[Python-Dev] The iterator story
Oren Tirosh
oren-py-d@hishome.net
Sat, 20 Jul 2002 09:28:57 -0400
On Fri, Jul 19, 2002 at 04:22:26PM -0700, Neil Schemenauer wrote:
> Neal Norwitz wrote:
> > In what context? Were you iterating over a file or something else?
> > I'm wondering if this is a problem, perhaps pychecker could generate
> > a warning?
>
> I was switching between implementing something as a generator and
> returning a list. I was curious why I was getting different behavior
> until I realized I was iterating over the result twice. I don't
> think pychecker could warn about such a bug.
That's the scenario that bit me too.

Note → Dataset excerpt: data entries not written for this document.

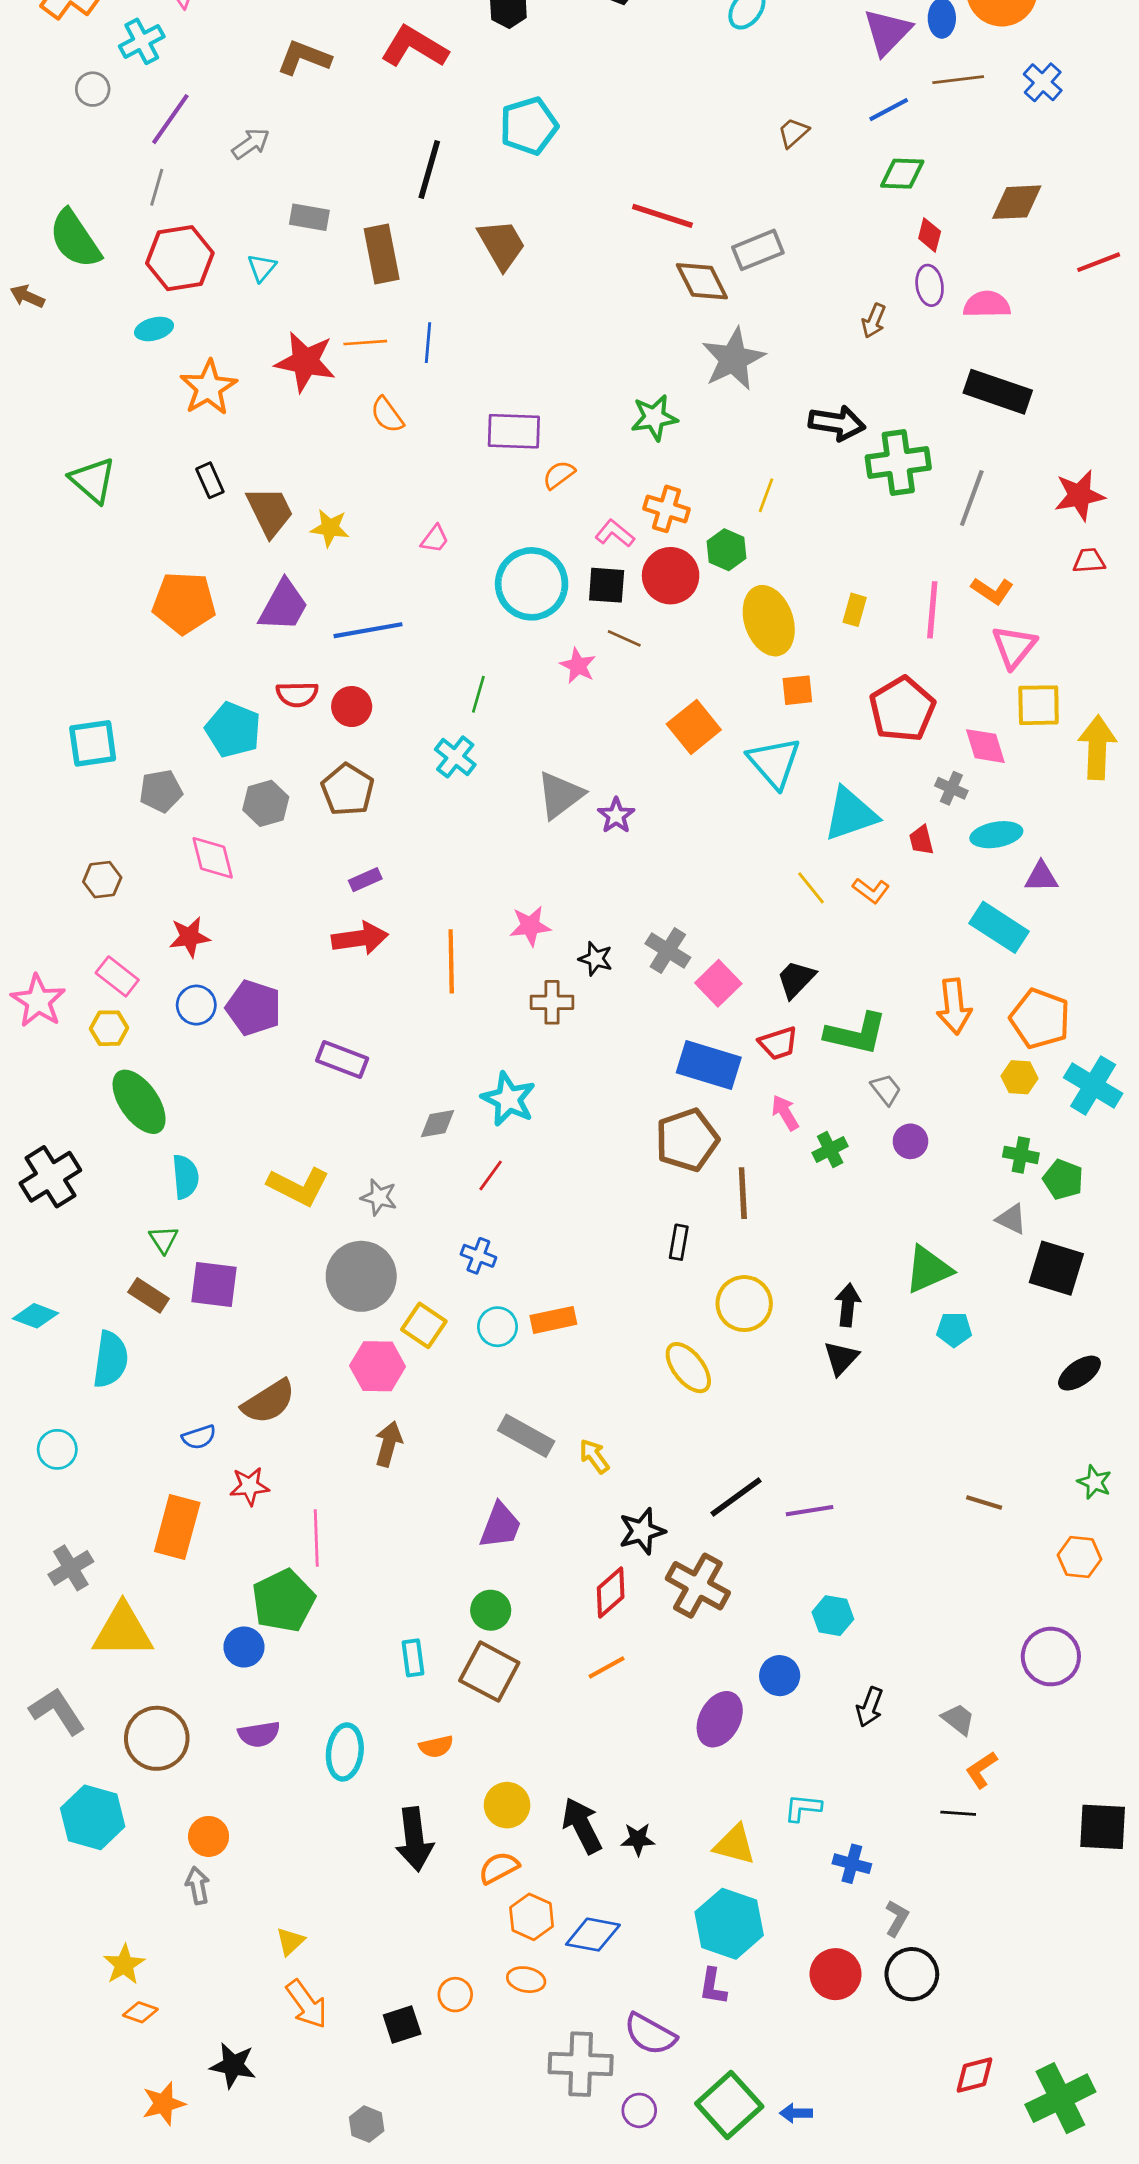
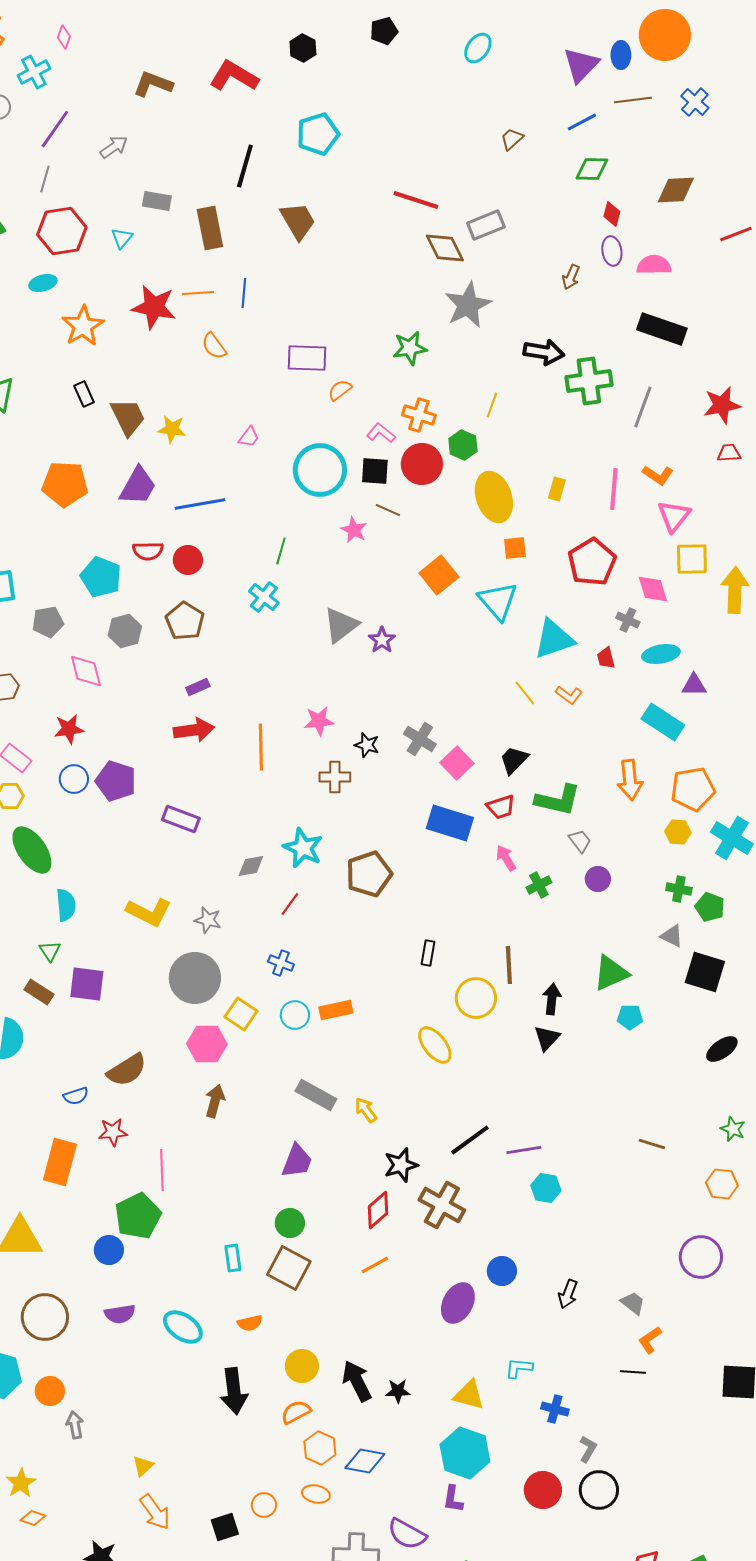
orange pentagon: (1040, 1019) -> (693, 789), turned -30
brown pentagon: (687, 1140) -> (369, 874), moved
brown line: (743, 1193) -> (509, 965), moved
cyan hexagon: (833, 1616) -> (546, 1188), moved
cyan ellipse: (345, 1752) -> (183, 1327), turned -63
orange circle: (209, 1836) -> (50, 1391), moved

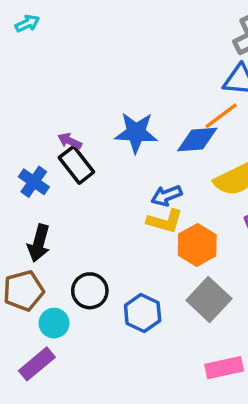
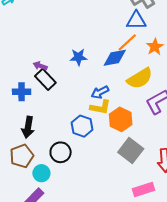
blue star: (136, 133) -> (78, 57), size x0.7
blue cross: (34, 182) -> (22, 92), turned -30
blue hexagon: (143, 313) -> (82, 126), moved

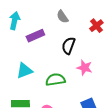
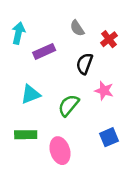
red cross: (96, 26) -> (109, 39), moved
green semicircle: (55, 80) -> (69, 105), turned -42

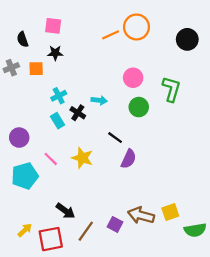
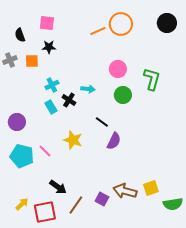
black circle: (187, 39) -> (167, 23), moved
pink line: (51, 159) -> (45, 151), moved
cyan pentagon: (25, 176) -> (22, 156), turned 30

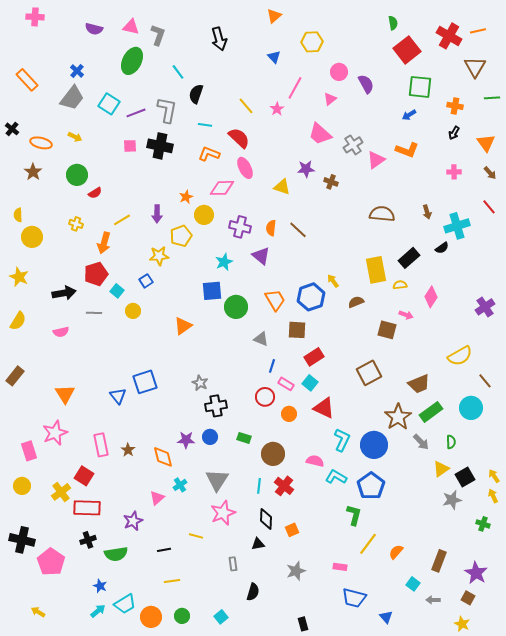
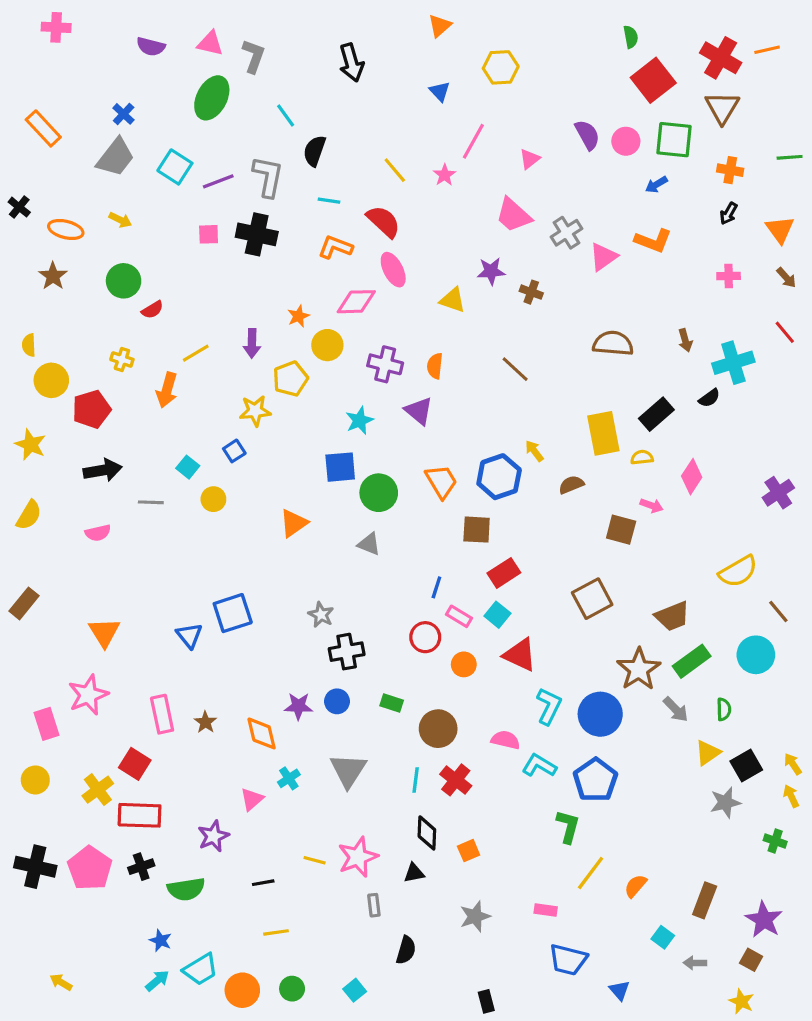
brown triangle: (475, 67) -> (722, 108), moved
pink circle: (339, 72) -> (626, 141), moved
brown line: (298, 230) -> (515, 369), moved
red pentagon: (96, 274) -> (91, 409), moved
gray triangle: (261, 339) -> (369, 544), moved
pink star: (223, 513) -> (358, 857), moved
pink pentagon: (51, 562) -> (90, 868), moved

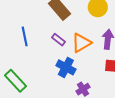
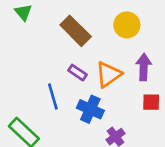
blue line: (25, 36) -> (53, 96), moved

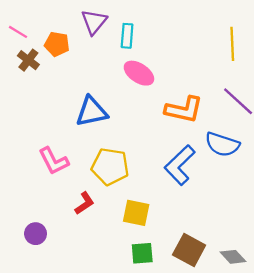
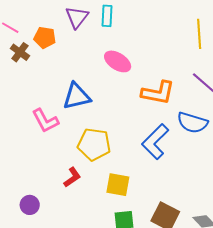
cyan rectangle: (127, 36) -> (107, 16), moved
pink L-shape: (54, 161) -> (45, 121), moved

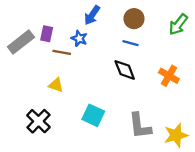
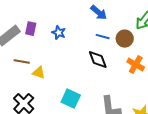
blue arrow: (92, 15) -> (99, 13), moved, turned -84
brown circle: (134, 19) -> (125, 39), moved
brown line: (62, 52) -> (22, 62), moved

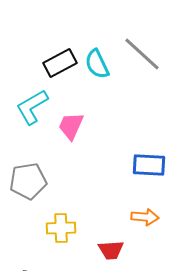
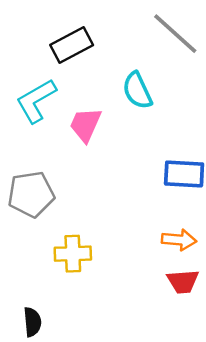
cyan semicircle: (97, 64) -> (137, 91), moved
red trapezoid: (111, 250) -> (183, 281), moved

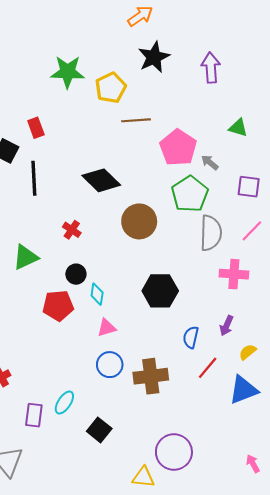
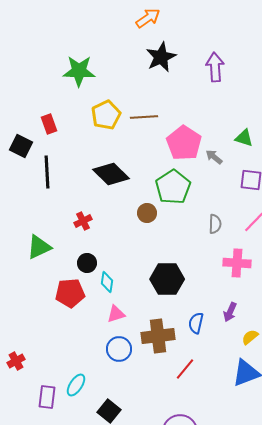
yellow pentagon: (111, 88) -> (106, 115), moved
green triangle: (238, 128) -> (244, 138), moved
green pentagon: (190, 194) -> (173, 187), moved
brown circle: (139, 221) -> (147, 213), size x0.6
red cross: (72, 230) -> (83, 221), turned 30
gray semicircle: (211, 233) -> (215, 224), size x0.6
red line: (208, 368) -> (185, 369), moved
brown cross: (151, 376) -> (158, 336), moved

For me it was a little more difficult
to find because it was wrapped in a few layers of chained transformations.
I can't tell by the last element in the chain whether the first one is
re-iterable or not.
One approach to solve this is Ka-Ping Yee's proposal to specify in advance
whether you are expecting an iterator or a re-iterable container using
either 'for x in y' or 'for x from y'. I don't think this will work.
There's already too much code that uses for x in y where y is an iterator.
Another problem is that a transformation shouldn't care whether its upstream
source is an iterator or an iterable - it's a generic reusable building
block.
My suggestion (which was rejected by Guido) was to raise an error when an
iterator's .next() method is called afer it raises StopIteration. This
way, if I try to iterate over the result again at least I'll get and error
like "IteratorExhaustedError" instead something that is indistinguishable
from an iterator of an empty container. I hate silent errors.
This shouldn't be required from all iterator implementers but if all
built-in iterators supported this (especially generators) it would help a
lot to find such errors.
Oren
P.S. My definition of a transformation is a function taking one iterable
argument and returning an iterator. It is usually implemented as a
generator function.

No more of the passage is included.